The first goal of any relocation would be to align yourself with experts. Those helping you must not only be experts in their field, but they also should be experts at helping relocatees. Not everyone is equipped to help you from afar. It takes patience, anticipation, technology, and knowledge to be qualified as an expert in this area. For example, for real estate professionals, The National Association of Realtors offers a certification course in this area–The Military Relocation Professional. This program provides education for real estate professionals about working with current and former military service members to find the housing solutions that best suit their needs as sellers or buyers and take full advantage of military benefits and support.
Again, there is a multitude of decisions you will have to make which cover an even larger multitude of options. Here are just some of the questions you should be considering…
Will you be renting or purchasing in the new area? This is the most important question you will answer and the answer will in many ways affect the other questions and answers that you may face. Here are other questions which arise from the answer to this question. Within this article, we will assume your goal is to purchase; however, if you are renting some of the same concerns will apply.
Do you have a home you own in your present area and are you going to sell or rent that home?
Will you have eligibility for VA financing? Though VA allows reuse of your eligibility, costs can rise when you finance a home using your VA eligibility a second time.
What is your time frame for purchasing? Perhaps you must sell your present home first.
Have you been fully approved by a lender for your new purchase? A pre-approval is defined as a review by a qualified underwriter, not a loan officer opinion letter. The lender will fully vet your cash assets, credit situation, and income so you can narrow down your financial choices with regard to your new home. Nothing wastes more time than looking at houses for which you may not qualify.
Exactly where will you be working? Will it be on a military installation and what kind of housing is available in that immediate area? Your proximity to your work location may affect everything from the cost of housing to the type of traffic you will face.
What kind of hours will you be working? This might affect whether or not you can rely on public transportation to get to and from work and how far from the base you should consider living.
What is your time frame for moving? Are you moving quickly or planning ahead for a move sometime in the future? Of course, it always helps to have more time because this gives you more time to explore your options and make better decisions, but in today’s world, sometimes those in the military can’t plan ahead.

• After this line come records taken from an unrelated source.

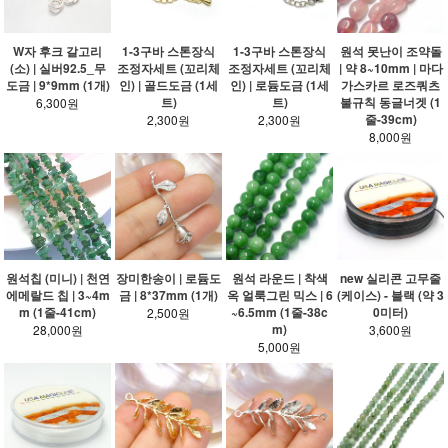
W자 후크 갈고리
1-3구바 스톤장식
1-3구바 스톤장식
원석 못난이 조약돌
(소) | 실버92.5_무
조정자세트 (꼬리체
조정자세트 (꼬리체
| 약 8~10mm | 마다
도금 | 9*9mm (1개)
인) | 골드도금 (1세
인) | 로듐도금 (1세
가스카르 로즈쿼츠
트)
트)
불규칙 동글너겟 (1
6,300원
줄-39cm)
2,300원
2,300원
8,000원
원석칩 (미니) | 천연
장미한송이 | 로듐도
원석 라운드 | 착색
new 실리콘 고무줄
에메랄드 칩 | 3~4m
금 | 8*37mm (1개)
옥 얼룩그린 믹스 | 6
(케이스) - 블랙 (약 3
m (1줄-41cm)
~6.5mm (1줄-38c
0미터)
2,500원
m)
28,000원
3,600원
5,000원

What type of housing do you prefer? Most military– especially those with families — would prefer a single-family home with a yard. However, in some areas, the cost of housing may preclude your first preference unless you are willing to undertake a longer commute. All decisions come with trade-offs, but it is important to start with your ideas and work from there. Within your choice, there will be several sub-choices as well–from the size of the lot, to how many bedrooms you need for your family. Do you need a garage and how many cars should it be able to accommodate?

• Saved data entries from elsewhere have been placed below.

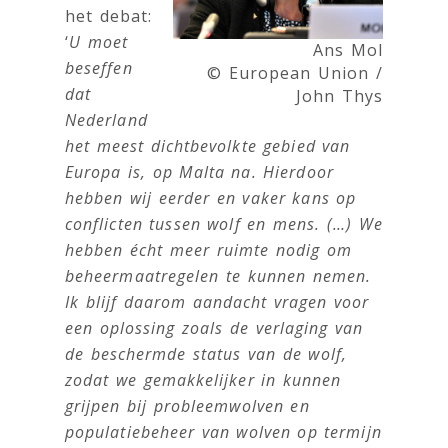
het debat:
‘
U moet
Ans Mol
beseffen
© European Union /
dat
John Thys
Nederland
het meest dichtbevolkte gebied van
Europa is, op Malta na. Hierdoor
hebben wij eerder en vaker kans op
conflicten tussen wolf en mens. (…) We
hebben écht meer ruimte nodig om
beheermaatregelen te kunnen nemen.
Ik blijf daarom aandacht vragen voor
een oplossing zoals de verlaging van
de beschermde status van de wolf,
zodat we gemakkelijker in kunnen
grijpen bij probleemwolven en
populatiebeheer van wolven op termijn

Do you have children, what ages are they, and do any of them have special needs? Some school systems are better than others in general and certainly, some are better at providing support for children with special needs. What other facilities are important –such as athletics or religious institutions?

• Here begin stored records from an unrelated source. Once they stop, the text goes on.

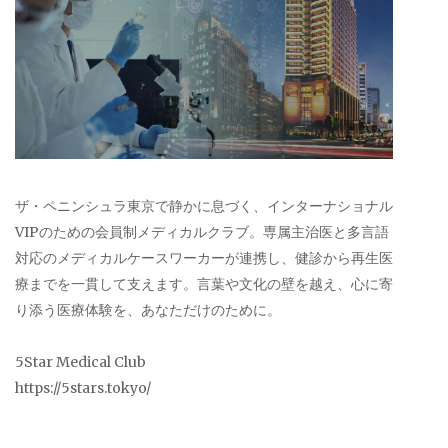
ザ・ペニンシュラ東京で静かに息づく、インターナショナル
VIPのための会員制メディカルクラブ。専属主治医と多言語
対応のメディカルケースワーカーが連携し、健診から再生医
療までを一貫して支えます。言葉や文化の壁を越え、心に寄
り添う医療体験を、あなただけのために。
5Star Medical Club
https://5stars.tokyo/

What benefits do you have access to? For those who are active military, The Basic Allowance for Housing will vary for different geographic locations. For those who are leaving the military, veterans who have a disability are likely to have an exemption from the funding fee for a VA mortgage, which is a very important benefit. Disabled veterans also are more likely to need to be closer to medical facilities for rehabilitation and other medical services.
Do you have time for a house-hunting trip before you relocate? If so, how much will time will you be able to allocate? This will allow you to meet with local professionals and your Realtor can plan your activities, including what homes you will be able to see in person as well as areas you can tour.
Do you have access to online video technology? This will help if your real estate professional has the ability to help you tour properties “remotely.” This is a great time-saving factor if you don’t have time for a visit, or to make the visit more productive because you can narrow down choices.
Has your real estate and/or mortgage professional put together a relocation package? A package that covers information on the market area and conditions, schools, vendors, and more will be very helpful in the planning process.
In general, we would like to quote an important adage–Success is not an accident. The proper planning of a move will make all the difference in the world with regard to making the move more successful. Selecting the right professionals to help you will be the most important first step.